While his family was (and still, probably is) struggling to not see him as a horrible father, husband, and grandparent, his mind was growing darker and darker. I imagine he must have been very lonely at the end. I don't know what dementia is like, but I would hope that if you are loved, even if you don't remember their names or faces, that you feel loved. I don't know if my grandfather would have felt loved. After all, it wasn't even until he was in a nursing home that anyone even stepped up (my mother and uncle) to take care of him and his estate. Was it too late by then? Too late for him to know some people forgave and loved him?

But I agree with Mary Roach, author of Stiff -- death is not really about the one who has died. It's about everyone else. What matters to those people. And during my grandfather's funeral, I watched my family make decisions to move on, to forgive, to love, and to try harder. I also watched old family feuds play out, and still today I wonder what it will take for them to love each other again. I hope, for all our sakes, that it doesn't turn ugly at the end.
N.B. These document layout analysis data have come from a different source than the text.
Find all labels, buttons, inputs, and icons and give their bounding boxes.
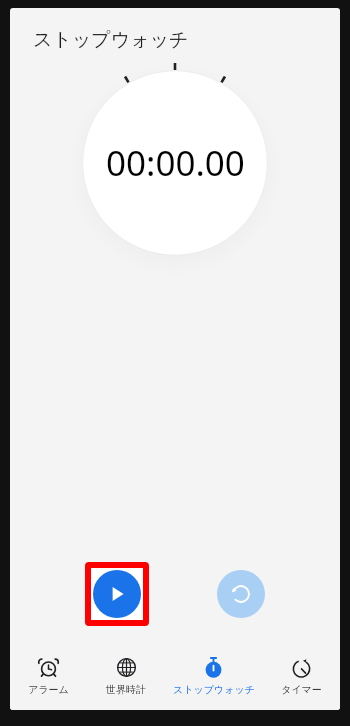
staticText: ストップウォッチ — [33, 28, 189, 52]
button[interactable]: 開始 — [93, 570, 141, 618]
button[interactable]: タイマー — [262, 648, 340, 710]
button[interactable]: ストップウォッチ — [165, 648, 262, 710]
staticText: アラーム — [28, 683, 69, 696]
staticText: 00:00.00 — [106, 139, 245, 187]
button[interactable]: アラーム — [10, 648, 87, 710]
button[interactable]: リセット — [217, 570, 265, 618]
button[interactable]: 世界時計 — [87, 648, 165, 710]
staticText: 世界時計 — [106, 683, 146, 696]
staticText: タイマー — [281, 683, 322, 696]
staticText: ストップウォッチ — [173, 683, 255, 696]
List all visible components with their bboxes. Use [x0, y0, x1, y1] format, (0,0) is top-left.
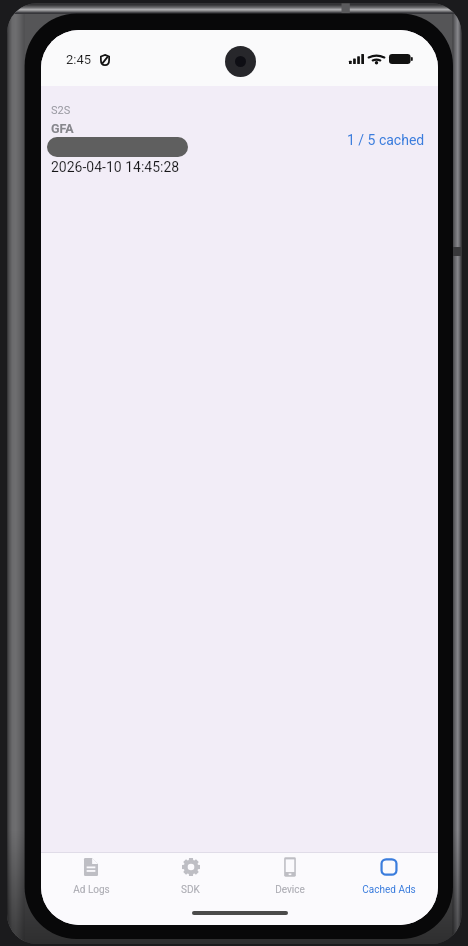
staticText: 1 / 5 cached [347, 132, 425, 148]
staticText: SDK [181, 884, 200, 896]
staticText: 2026-04-10 14:45:28 [51, 159, 180, 175]
staticText: Device [275, 884, 305, 896]
staticText: 2:45 [66, 52, 92, 67]
button[interactable]: SDK [141, 853, 240, 896]
staticText: Cached Ads [362, 884, 416, 896]
staticText: S2S [51, 104, 71, 117]
button[interactable]: Cached Ads [339, 853, 438, 896]
staticText: GFA [51, 121, 74, 136]
button[interactable]: S2S [41, 86, 438, 187]
button[interactable]: Device [240, 853, 339, 896]
button[interactable]: Ad Logs [41, 853, 141, 896]
staticText: Ad Logs [73, 884, 110, 896]
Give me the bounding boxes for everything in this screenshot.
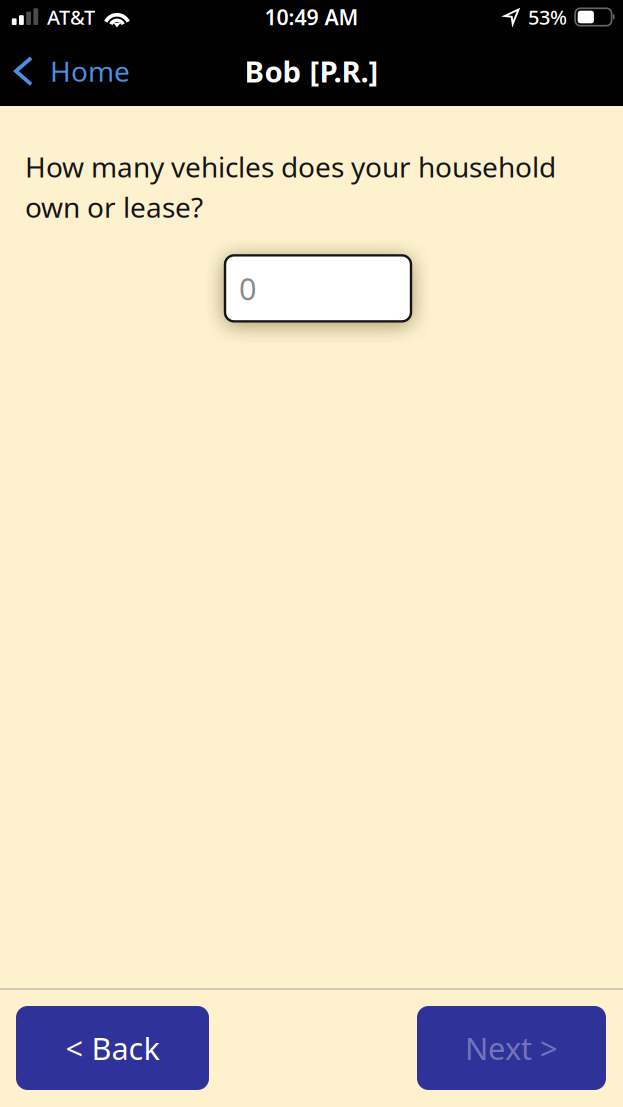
button[interactable]: < Back [16, 1006, 209, 1090]
staticText: How many vehicles does your household ow… [25, 148, 556, 225]
staticText: 53% [528, 4, 567, 30]
staticText: Bob [P.R.] [244, 52, 378, 90]
staticText: Home [50, 52, 130, 90]
staticText: AT&T [47, 4, 95, 30]
staticText: 0 [239, 268, 257, 309]
button[interactable]: Home [0, 44, 142, 98]
button[interactable]: Next > [417, 1006, 606, 1090]
staticText: 10:49 AM [264, 3, 358, 31]
staticText: Next > [465, 1028, 558, 1068]
button[interactable]: 0 [225, 255, 411, 321]
staticText: < Back [66, 1028, 160, 1068]
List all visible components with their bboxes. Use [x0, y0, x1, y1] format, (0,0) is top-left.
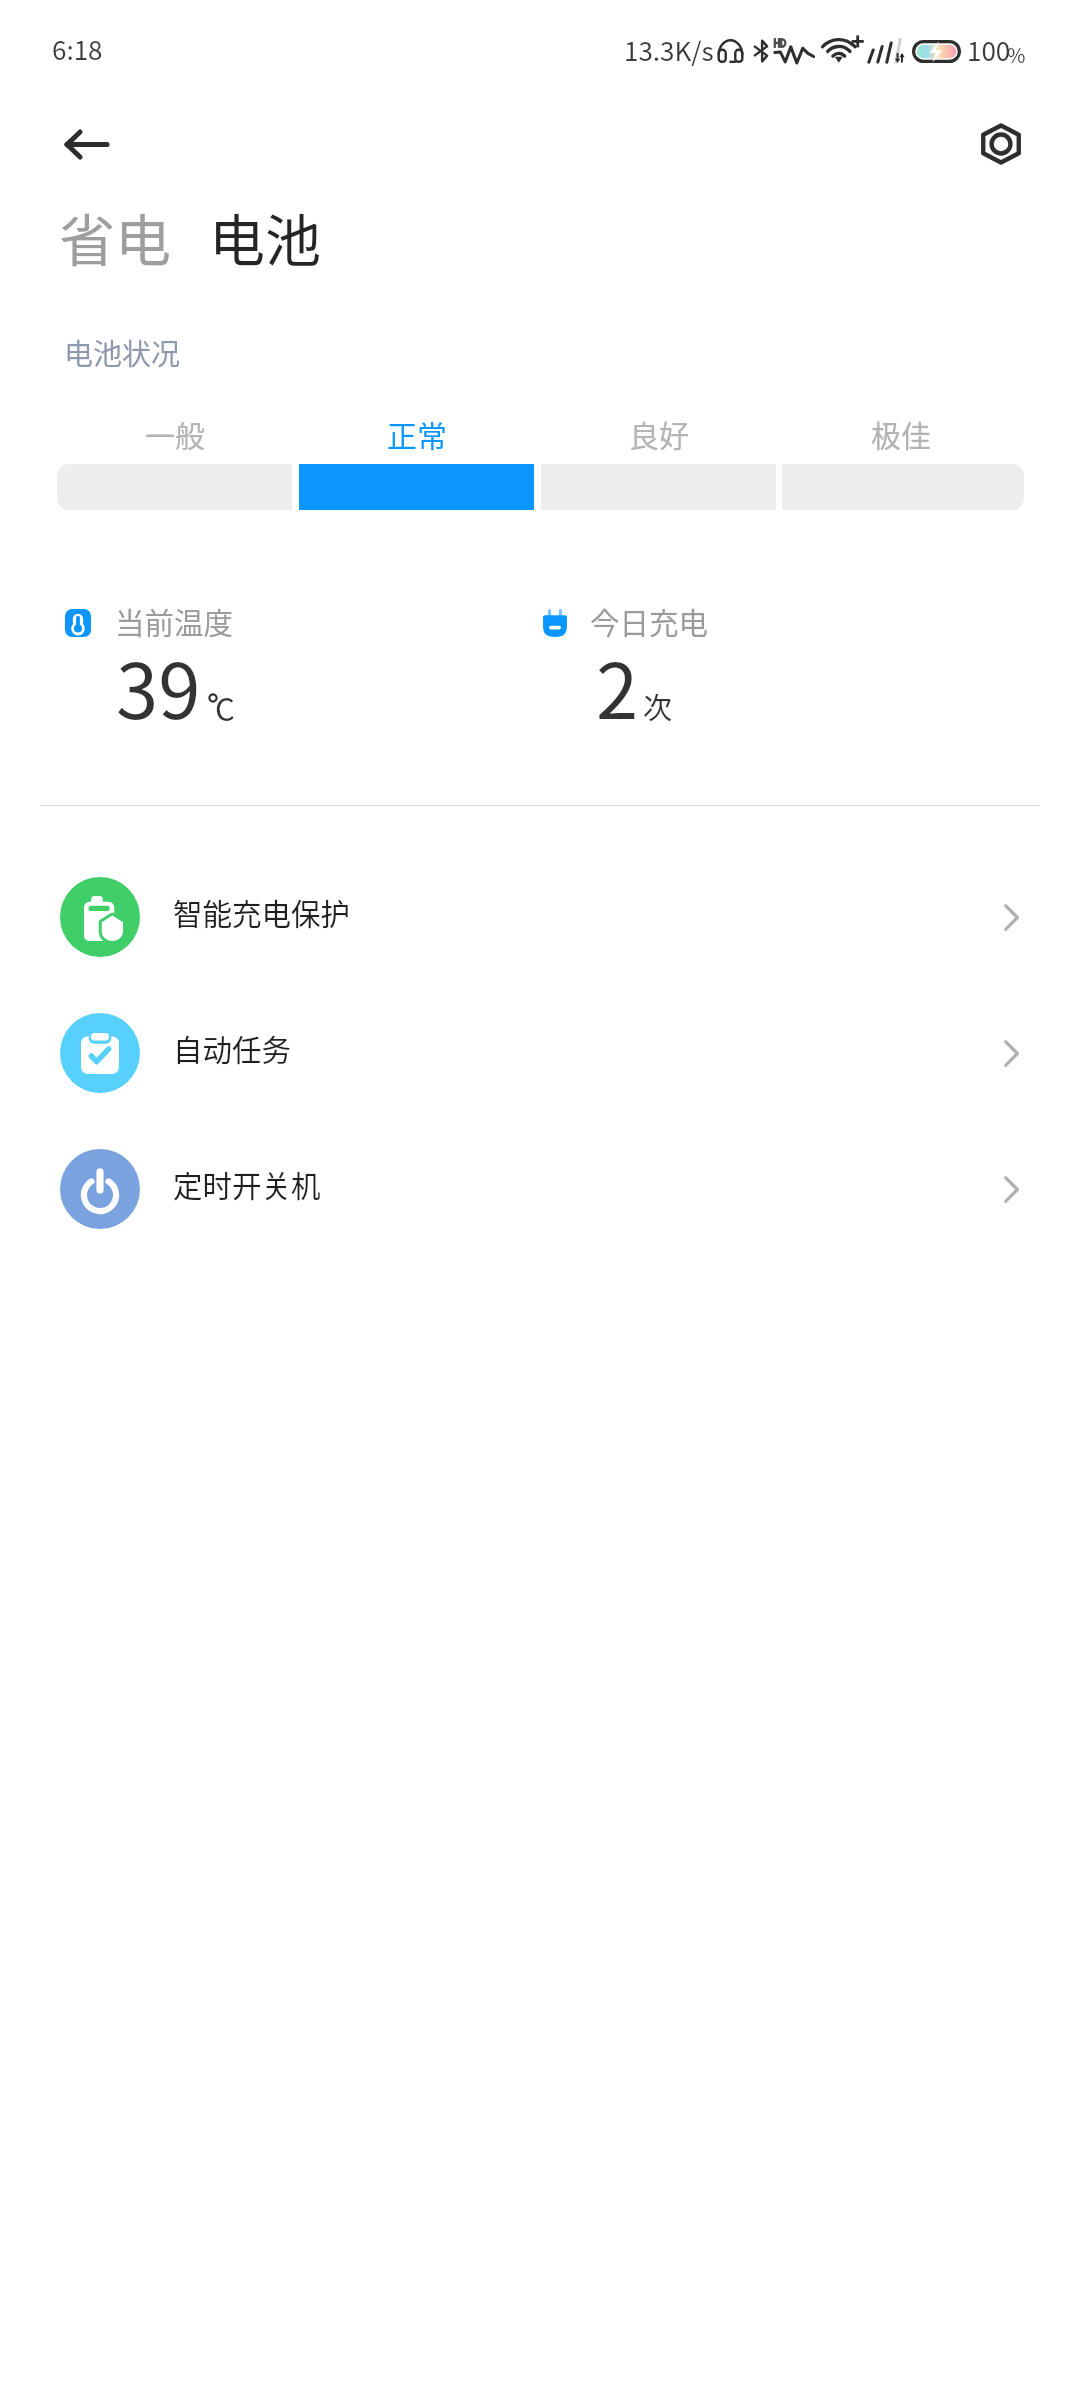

Before the funeral, and following it at my parent's house, I was able to reconnect with my cousins and some of the relatives I hadn't seen since I was a small child. It was wonderful. And then everyone left, many of them were returning back to their homes that evening, and those out of town were leaving the following morning.

Unfortunately, the next day (Tuesday), my aunt, who was staying with us, suffered a diabetic episode. She hadn't eaten enough the previous night, and her blood sugar was low enough that her brain wasn't functioning properly. She was aggressive and insisted on being allowed to sleep in. My cousin and mother attempted to get her to drink orange juice, but she refused and demanded a beer (which she doesn't even like!) instead. The paramedics were called, and they were able to help the situation. Her blood sugar went back to normal and her brain did too. My mother went to drop my older brother off at the train station (he forgot his tickets so we had to bring them back to him) so he could go home to Illinois. My aunt and her family stayed for an extra day to make sure she was okay.
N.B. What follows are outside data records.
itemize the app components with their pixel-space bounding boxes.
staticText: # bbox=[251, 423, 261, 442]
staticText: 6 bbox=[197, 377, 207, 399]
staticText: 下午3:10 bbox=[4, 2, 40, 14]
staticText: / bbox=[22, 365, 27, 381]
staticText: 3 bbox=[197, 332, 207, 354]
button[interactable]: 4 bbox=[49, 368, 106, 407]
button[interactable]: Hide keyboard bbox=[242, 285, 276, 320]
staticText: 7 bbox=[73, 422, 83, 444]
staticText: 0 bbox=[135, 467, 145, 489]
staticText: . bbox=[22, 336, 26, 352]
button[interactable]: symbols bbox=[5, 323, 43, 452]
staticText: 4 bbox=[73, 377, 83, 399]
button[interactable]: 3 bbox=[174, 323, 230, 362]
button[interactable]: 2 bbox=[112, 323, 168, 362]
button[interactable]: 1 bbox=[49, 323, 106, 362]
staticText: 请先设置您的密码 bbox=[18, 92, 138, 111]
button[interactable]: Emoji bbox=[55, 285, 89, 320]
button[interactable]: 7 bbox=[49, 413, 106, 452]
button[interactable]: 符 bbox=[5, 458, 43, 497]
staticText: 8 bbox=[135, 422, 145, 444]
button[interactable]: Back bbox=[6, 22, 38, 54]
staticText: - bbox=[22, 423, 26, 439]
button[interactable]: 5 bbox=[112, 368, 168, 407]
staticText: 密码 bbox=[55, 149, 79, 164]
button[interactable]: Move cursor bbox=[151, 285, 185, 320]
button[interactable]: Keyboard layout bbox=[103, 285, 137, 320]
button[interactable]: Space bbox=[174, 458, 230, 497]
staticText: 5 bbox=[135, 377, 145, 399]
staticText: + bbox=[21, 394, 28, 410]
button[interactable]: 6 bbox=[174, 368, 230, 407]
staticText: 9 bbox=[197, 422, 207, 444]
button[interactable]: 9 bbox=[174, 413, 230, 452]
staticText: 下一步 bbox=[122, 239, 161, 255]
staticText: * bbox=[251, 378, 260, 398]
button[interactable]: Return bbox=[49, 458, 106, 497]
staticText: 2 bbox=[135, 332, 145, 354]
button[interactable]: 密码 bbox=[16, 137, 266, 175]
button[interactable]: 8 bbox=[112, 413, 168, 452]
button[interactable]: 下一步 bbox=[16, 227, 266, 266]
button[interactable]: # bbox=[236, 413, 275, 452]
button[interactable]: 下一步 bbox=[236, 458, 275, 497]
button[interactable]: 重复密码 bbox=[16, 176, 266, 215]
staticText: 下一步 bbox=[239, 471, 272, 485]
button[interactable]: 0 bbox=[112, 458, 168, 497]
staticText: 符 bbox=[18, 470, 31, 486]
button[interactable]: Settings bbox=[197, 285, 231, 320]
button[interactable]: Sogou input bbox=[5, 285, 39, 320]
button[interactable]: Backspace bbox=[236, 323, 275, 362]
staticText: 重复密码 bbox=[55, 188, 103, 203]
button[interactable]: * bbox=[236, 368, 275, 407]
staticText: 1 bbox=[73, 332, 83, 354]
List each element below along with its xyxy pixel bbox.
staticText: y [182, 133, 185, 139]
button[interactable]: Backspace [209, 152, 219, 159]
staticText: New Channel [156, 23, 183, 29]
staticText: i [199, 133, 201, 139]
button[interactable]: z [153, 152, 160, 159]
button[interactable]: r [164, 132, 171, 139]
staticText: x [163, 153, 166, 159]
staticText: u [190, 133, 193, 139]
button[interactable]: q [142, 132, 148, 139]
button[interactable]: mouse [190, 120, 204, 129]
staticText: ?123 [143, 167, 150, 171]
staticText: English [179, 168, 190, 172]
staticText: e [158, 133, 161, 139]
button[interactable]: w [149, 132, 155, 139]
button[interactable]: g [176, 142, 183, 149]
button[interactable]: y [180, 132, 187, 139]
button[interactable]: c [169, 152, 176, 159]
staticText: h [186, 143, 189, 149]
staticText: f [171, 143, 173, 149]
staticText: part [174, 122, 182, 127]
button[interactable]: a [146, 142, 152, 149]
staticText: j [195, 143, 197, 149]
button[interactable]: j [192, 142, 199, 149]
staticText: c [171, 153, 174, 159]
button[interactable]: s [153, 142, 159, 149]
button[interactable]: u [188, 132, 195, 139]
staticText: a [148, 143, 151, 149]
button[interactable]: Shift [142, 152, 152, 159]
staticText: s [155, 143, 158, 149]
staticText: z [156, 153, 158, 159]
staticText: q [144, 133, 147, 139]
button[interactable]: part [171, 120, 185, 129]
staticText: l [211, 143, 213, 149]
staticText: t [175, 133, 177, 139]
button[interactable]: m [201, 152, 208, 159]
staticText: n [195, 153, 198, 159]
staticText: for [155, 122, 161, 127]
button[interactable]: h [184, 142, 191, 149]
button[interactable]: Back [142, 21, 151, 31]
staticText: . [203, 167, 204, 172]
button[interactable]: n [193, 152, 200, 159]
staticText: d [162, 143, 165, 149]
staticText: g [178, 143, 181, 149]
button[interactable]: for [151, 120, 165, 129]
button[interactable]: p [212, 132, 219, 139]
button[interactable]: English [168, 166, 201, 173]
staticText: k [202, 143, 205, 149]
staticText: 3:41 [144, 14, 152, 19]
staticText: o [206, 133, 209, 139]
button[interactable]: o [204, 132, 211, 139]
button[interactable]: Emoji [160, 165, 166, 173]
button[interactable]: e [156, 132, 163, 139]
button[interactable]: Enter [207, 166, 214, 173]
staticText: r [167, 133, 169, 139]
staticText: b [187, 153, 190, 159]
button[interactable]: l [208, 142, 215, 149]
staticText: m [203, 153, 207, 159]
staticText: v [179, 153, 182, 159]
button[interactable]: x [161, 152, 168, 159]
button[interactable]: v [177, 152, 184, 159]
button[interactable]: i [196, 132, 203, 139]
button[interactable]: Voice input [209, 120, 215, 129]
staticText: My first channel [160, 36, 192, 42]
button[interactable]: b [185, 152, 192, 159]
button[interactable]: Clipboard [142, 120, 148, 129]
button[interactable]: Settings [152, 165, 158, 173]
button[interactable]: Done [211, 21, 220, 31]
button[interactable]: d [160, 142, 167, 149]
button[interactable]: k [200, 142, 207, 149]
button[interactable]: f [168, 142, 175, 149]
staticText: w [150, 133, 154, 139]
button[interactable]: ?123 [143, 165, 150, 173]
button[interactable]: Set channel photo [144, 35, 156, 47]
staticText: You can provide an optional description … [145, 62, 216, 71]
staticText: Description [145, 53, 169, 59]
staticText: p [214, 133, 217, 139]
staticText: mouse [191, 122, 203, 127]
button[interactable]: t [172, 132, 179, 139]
By Wednesday, life had become more calm, at least for me. My mother and brothers were busy with school and the after-school musical. This was the day I needed to de-stress. After all the pent-up anxiety from everything that was happening in California, my nerves were constantly tense. I felt afraid and nervous. Wednesday, I finally allowed myself to relax.

Sometime in between the day I found out my grandfather was dying, and the day I flew to Michigan, I stopped stressing about the death and began to view this trip as a welcome relief from the crises I had faced in California. I was looking forward to the comfort of home, even though it was not the home I had built in Chicago, I recognized Michigan as a place where I could be surrounded by family I had previously shunned (and now adored) and as a place where I could attain some peace of mind.

I'm not sure if I really found that there or if I ever will. I was certainly filled with sadness, not the kind you'd expect from seeing someone die, but the kind where you wish things had been so much different.

I hope... when I die... I have lived a life that makes people say wonderful things about me. I hope they will not struggle to find good memories. I hope they are sad because I am gone, and not because I was.